ASSIGNMENT: An exact transcription is needed of the lines below from the one with "single source by real water" through the one with "general health– c", with no other lines and no pictures.

▶

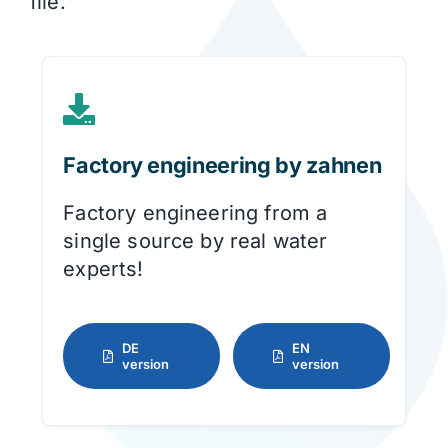
file.
Factory engineering by zahnen
Factory engineering from a
single source by real water
experts!
DE
EN
version
version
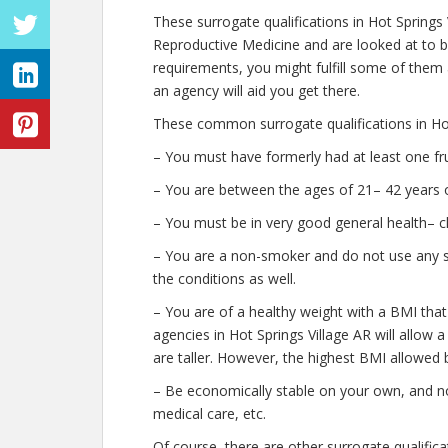
These surrogate qualifications in Hot Springs
Reproductive Medicine and are looked at to b
requirements, you might fulfill some of them
an agency will aid you get there.
These common surrogate qualifications in Hot
– You must have formerly had at least one fr
– You are between the ages of 21– 42 years o
– You must be in very good general health– c
– You are a non-smoker and do not use any str
the conditions as well.
– You are of a healthy weight with a BMI that
agencies in Hot Springs Village AR will allow a
are taller. However, the highest BMI allowed b
– Be economically stable on your own, and no
medical care, etc.
Of course, there are other surrogate qualifica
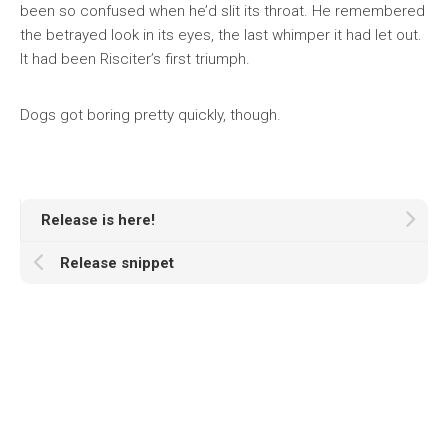
been so confused when he’d slit its throat. He remembered
the betrayed look in its eyes, the last whimper it had let out.
It had been Risciter’s first triumph.
Dogs got boring pretty quickly, though.
Release is here!
Release snippet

◀

RESULT OF THIS TASK:
single source by real water
experts!
DE
EN
version
version
These surrogate qualifications in Hot Springs
Reproductive Medicine and are looked at to b
requirements, you might fulfill some of them
an agency will aid you get there.
These common surrogate qualifications in Hot
– You must have formerly had at least one fr
– You are between the ages of 21– 42 years o
– You must be in very good general health– c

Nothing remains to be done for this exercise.